Harare on edge after deadly post-election crackdown in Zimbabwe






Harare - By Kate Bartlett and Problem Masau, - A tense Zimbabwe was on Thursday promised the results of its pivotal presidential election "very soon," a day after a government crackdown on opposition protesters saw three people killed.



 
Harare's streets were nearly deserted, with shops shuttered and soldiers and police present in the city.
There were increased roadblocks and police searched some of the commuters who did go into work in the normally bustling capital.
The winner of the presidential vote has yet to be declared, with President Emmerson Mnangagwa - from the same party that for decades supported former leader Robert Mugabe - up against opposition leader Nelson Chamisa.
In a press briefing in the middle of the day, Zimbabwe's under-pressure electoral authorities said they would announce the results "very soon." Later on they said results would be delivered starting at 10 pm (2000 GMT).
The ruling Zanu-PF party urged the opposition to accept defeat graciously but said they would also step aside "in the unlikely event we don't win."
Paul Mangwana, Zanu-PF spokesman, slammed the opposition Movement for Democratic Change (MDC) for the violent protests.
The parliamentary results gave a huge win to the ruling party but the result of the presidential election has yet to be announced.
Asked by dpa whether Zanu-PF would heed its own advice and bow out peacefully should opposition presidential candidate Nelson Chamisa win, Mangwana said yes.
"When you control a two-thirds majority of parliament, there's no way you fail to win the presidential election," he said.
Mnangagwa himself had also blamed the MDC for the violence, but appeared more conciliatory on Thursday, saying he was in touch with Chamisa.
"We have been in communication with Nelson Chamisa to discuss how to immediately diffuse the situation, and we must maintain this dialogue in order to protect the peace," Mnangagwa tweeted.
In another sign of the tension surrounding the vote, Zimbabwe police sealed off the headquarters of the MDC in Harare on Thursday.
The polls were the first since the ouster of long-time leader Mugabe in November last year in a military coup. He was replaced as president by his former comrade, Mnangagwa.
According to official results already released by the electoral commission, the ruling Zanu-PF party won the majority of parliamentary seats in Monday's election. Zanu-PF won 144 seats and the MDC 64.
Regarding the validity of the vote count and why there have been delays, electoral officials said: "There's absolutely no skulduggery or anything untoward happening."
The vote on Monday was peaceful, with huge turnout and Zimbabweans expressing hope that whoever won would usher in a new prosperous era help fix the country's economy.
However on Wednesday, MDC supporters took to the streets to protest what they said was a rigged election and the government responded by deploying armoured vehicles and firing live rounds.
Soldiers ran through crowds in the Zimbabwean capital, lashing out at
protesters and journalists with their rifle butts.

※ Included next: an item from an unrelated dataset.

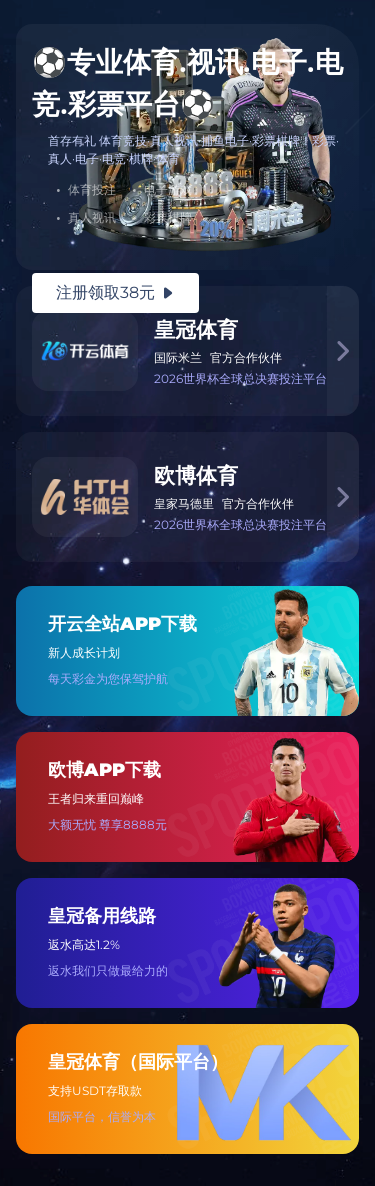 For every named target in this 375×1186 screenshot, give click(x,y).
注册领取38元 (115, 292) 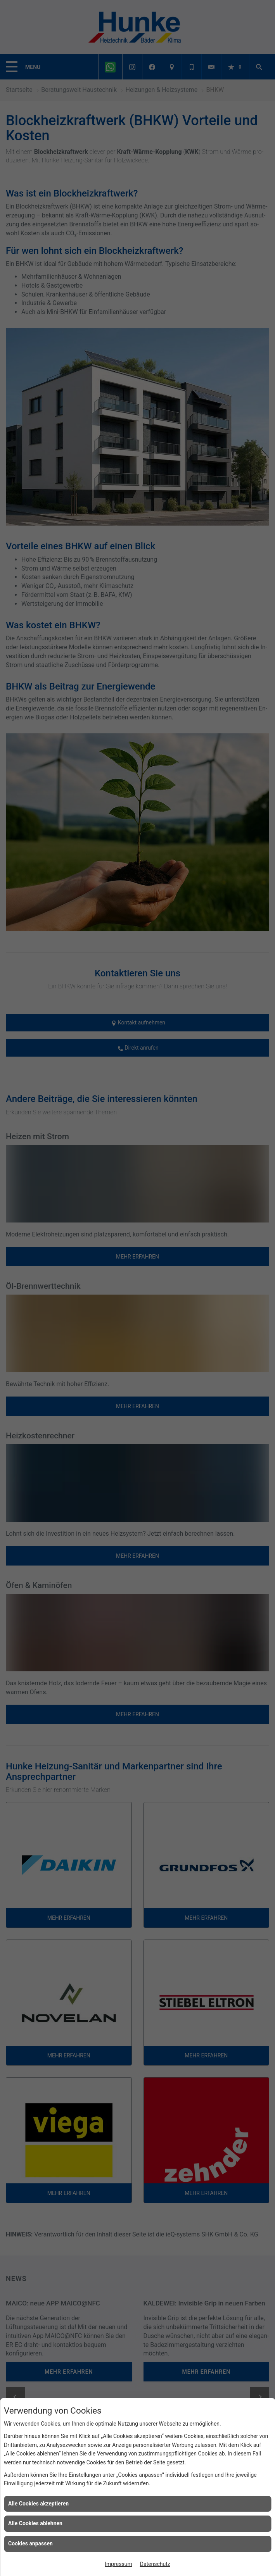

At least three people were confirmed killed.
Electoral official Qhubani Moyo said the ZEC "implores all political parties and candidates ... to call upon their members to desist from violence ... The commission calls upon the public to be patient."
The ZEC noted that they had taken their website offline after hackers infiltrated it and "posted images." The ZEC did not say what the images contained, but there were reports they showed dead protesters for Wednesday's violence.
The UN secretary general expressed concern Thursday over post-election violence.
Antonio Guterres called on "the political leaders and the population to exercise restraint and reject any form of violence while awaiting the announcement of the election results," a statement by his spokesman said.
The US embassy in Harare also urged restraint, while election observers from the Commonwealth group of nations expressed regret over the violence.